> **Material shown**:
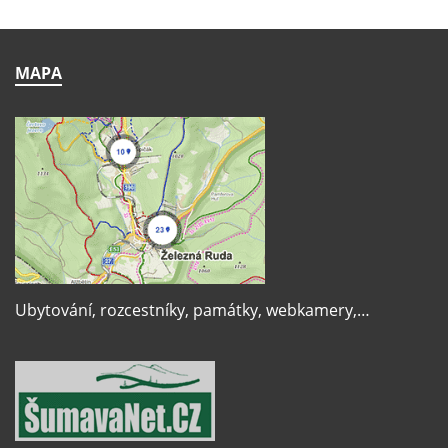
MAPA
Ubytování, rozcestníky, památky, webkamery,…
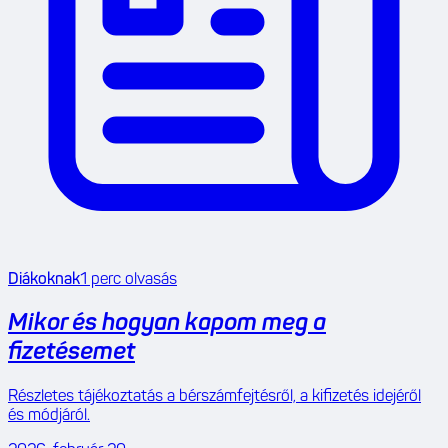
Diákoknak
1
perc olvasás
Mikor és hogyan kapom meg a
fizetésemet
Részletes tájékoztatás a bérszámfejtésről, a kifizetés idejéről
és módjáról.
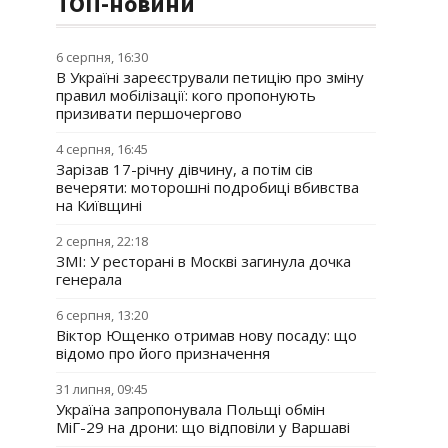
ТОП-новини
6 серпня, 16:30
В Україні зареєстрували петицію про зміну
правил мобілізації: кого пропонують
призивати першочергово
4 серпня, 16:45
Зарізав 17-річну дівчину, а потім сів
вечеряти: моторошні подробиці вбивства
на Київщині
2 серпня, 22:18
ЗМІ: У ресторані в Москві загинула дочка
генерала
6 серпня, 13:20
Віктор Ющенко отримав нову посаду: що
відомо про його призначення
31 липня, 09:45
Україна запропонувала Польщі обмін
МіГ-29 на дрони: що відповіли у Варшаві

--

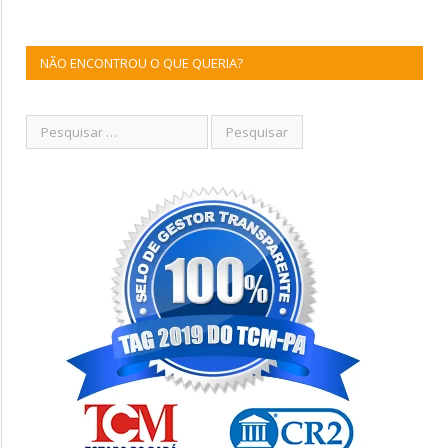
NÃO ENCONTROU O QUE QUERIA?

...

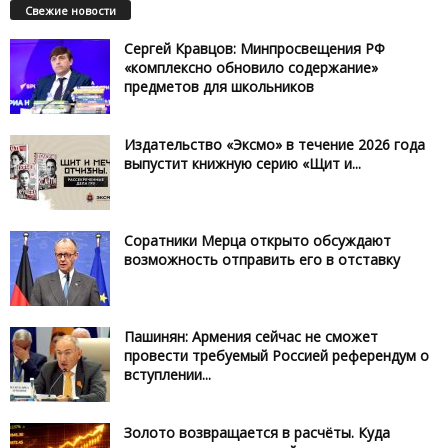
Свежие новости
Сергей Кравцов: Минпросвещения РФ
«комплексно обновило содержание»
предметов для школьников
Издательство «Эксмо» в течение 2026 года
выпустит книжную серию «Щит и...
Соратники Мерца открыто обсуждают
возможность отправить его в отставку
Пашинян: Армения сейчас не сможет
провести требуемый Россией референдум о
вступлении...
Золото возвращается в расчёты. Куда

> **Problem statement**: Look through the material above and print exactly the lines from the one containing "Соратники Мерца открыто обсуждают" to the one containing "Золото возвращается в расчёты. Куда", both included, and nothing more.

> **Your response**:
Соратники Мерца открыто обсуждают
возможность отправить его в отставку
Пашинян: Армения сейчас не сможет
провести требуемый Россией референдум о
вступлении...
Золото возвращается в расчёты. Куда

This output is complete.